═══ Given data ═══

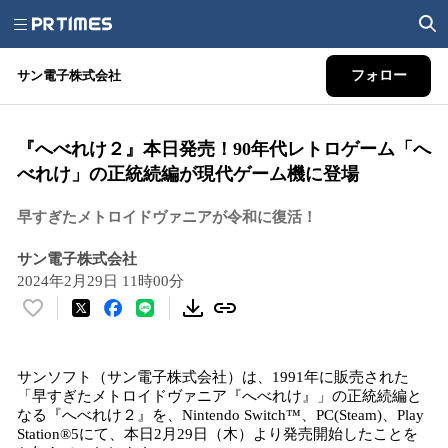
サン電子株式会社
フォロー
『へべれけ２』本日発売！90年代レトロゲーム「へ
べれけ」の正統続編が現代ゲーム機に登場
早すぎたメトロイドヴァニアが令和に復活！
サン電子株式会社
2024年2月29日 11時00分
い
い
ね
サンソフト（サン電子株式会社）は、1991年に販売された
！
「早すぎたメトロイドヴァニア『へべれけ』」の正統続編と
数
なる『へべれけ２』を、Nintendo Switch™、PC(Steam)、Play
を
Station®5にて、本日2月29日（木）より発売開始したことを
読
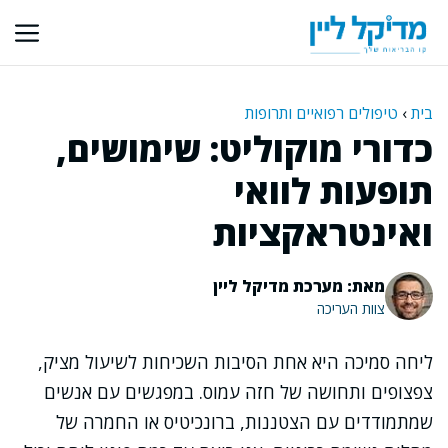
דלג
תוכן
בית
›
טיפולים רפואיים ותרופות
כדורי מוקוליט: שימושים,
תופעות לוואי
ואינטראקציות
מאת: מערכת מדיקל ליין
צוות העריכה
ליחה סמיכה היא אחת הסיבות השכיחות לשיעול מציק,
צפצופים ותחושה של חזה עמוס. במפגשים עם אנשים
שמתמודדים עם הצטננות, ברונכיטיס או החמרה של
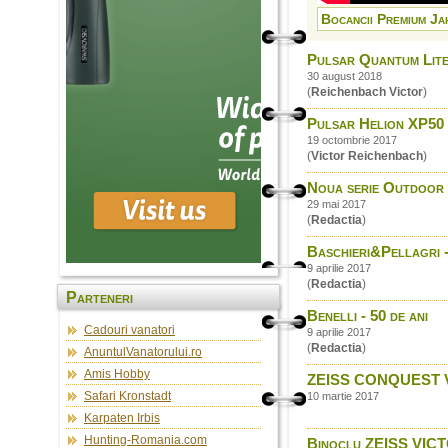
Bocancii Premium Jah
Pulsar Quantum Lite
30 august 2018
(
Reichenbach Victor
)
Pulsar Helion XP50 –
19 octombrie 2017
(
Victor Reichenbach
)
Noua serie Outdoor d
29 mai 2017
(
Redactia
)
Baschieri&Pellagri 
9 aprilie 2017
(
Redactia
)
Parteneri
Benelli - 50 de ani
Cadouri vanatori
9 aprilie 2017
(
Redactia
)
AnuntulVanatorului.ro
Amis Hobby
ZEISS CONQUEST V6 -
Safari Kronstadt
10 martie 2017
Karpaten Irbis
Hunting-Romania.com
Binoclu ZEISS VICT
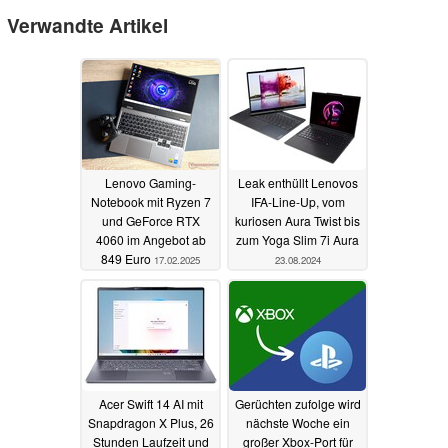
Verwandte Artikel
Lenovo Gaming-
Leak enthüllt Lenovos
Notebook mit Ryzen 7
IFA-Line-Up, vom
und GeForce RTX
kuriosen Aura Twist bis
4060 im Angebot ab
zum Yoga Slim 7i Aura
849 Euro
17.02.2025
23.08.2024
Acer Swift 14 AI mit
Gerüchten zufolge wird
Snapdragon X Plus, 26
nächste Woche ein
Stunden Laufzeit und
großer Xbox-Port für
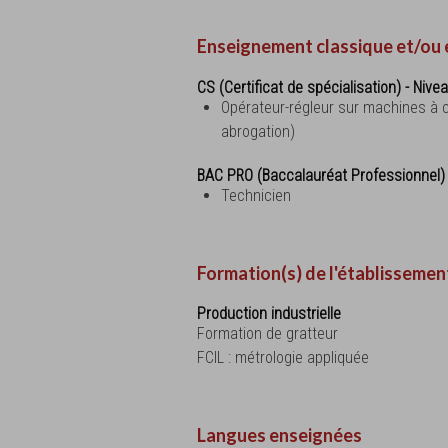
Enseignement classique et/ou 
CS (Certificat de spécialisation) - Nive
Opérateur-régleur sur machines à
abrogation)
BAC PRO (Baccalauréat Professionnel)
Technicien
Formation(s) de l'établissemen
Production industrielle
Formation de gratteur
FCIL : métrologie appliquée
Langues enseignées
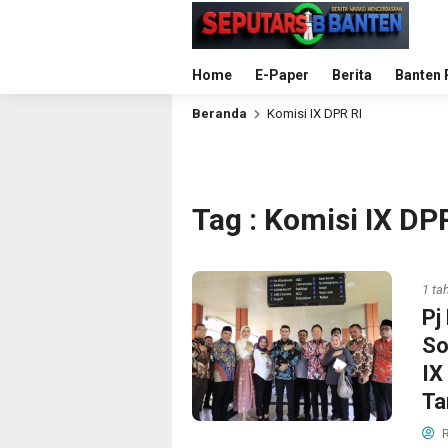
Home
E-Paper
Berita
Banten 
Beranda
Komisi IX DPR RI
Tag : Komisi IX DP
1 ta
Pj
So
IX
Ta
R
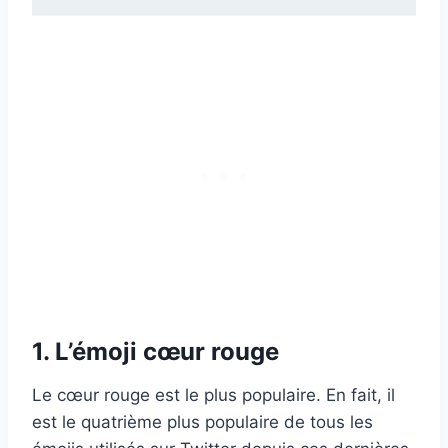
1. L’émoji cœur rouge
Le cœur rouge est le plus populaire. En fait, il
est le quatrième plus populaire de tous les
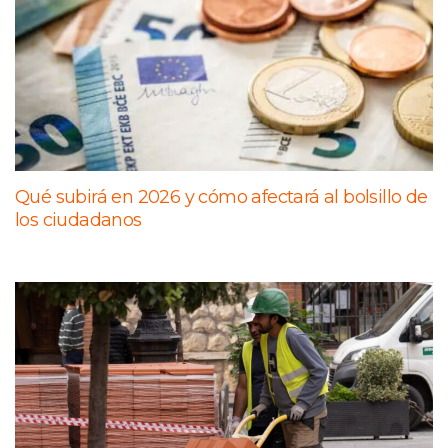
Qué subirá en 2026 y cómo afectará al bolsillo de
los ciudadanos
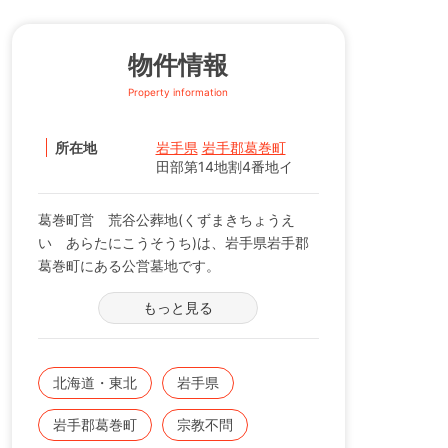
物件情報
Property information
所在地
岩手県
岩手郡葛巻町
田部第14地割4番地イ
葛巻町営 荒谷公葬地(くずまきちょうえ
い あらたにこうそうち)は、岩手県岩手郡
葛巻町にある公営墓地です。
もっと見る
北海道・東北
岩手県
岩手郡葛巻町
宗教不問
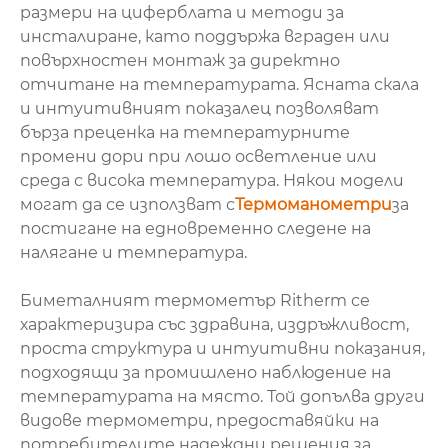
размери на циферблата и методи за
инсталиране, като поддържа вграден или
повърхностен монтаж за директно
отчитане на температурата. Ясната скала
и интуитивният показалец позволяват
бърза преценка на температурните
промени дори при лошо осветление или
среда с висока температура. Някои модели
могат да се използват с
Термоманометри
за
постигане на едновременно следене на
налягане и температура.
Биметалният термометър Ritherm се
характеризира със здравина, издръжливост,
проста структура и интуитивни показания,
подходящи за промишлено наблюдение на
температурата на място. Той допълва други
видове термометри, предоставяйки на
потребителите надеждни решения за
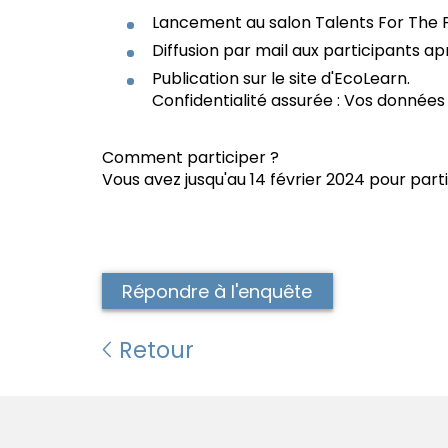
Lancement au salon Talents For The P
Diffusion par mail aux participants apr
Publication sur le site d'EcoLearn.
Confidentialité assurée : Vos données
Comment participer ?
Vous avez jusqu'au 14 février 2024 pour parti
Répondre à l'enquête
Retour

═══

» Brief:
Go through the records above, find each line with the string "Pulsar", and copy it.

» Task result:
Pulsar Quantum Lite
Pulsar Helion XP50 –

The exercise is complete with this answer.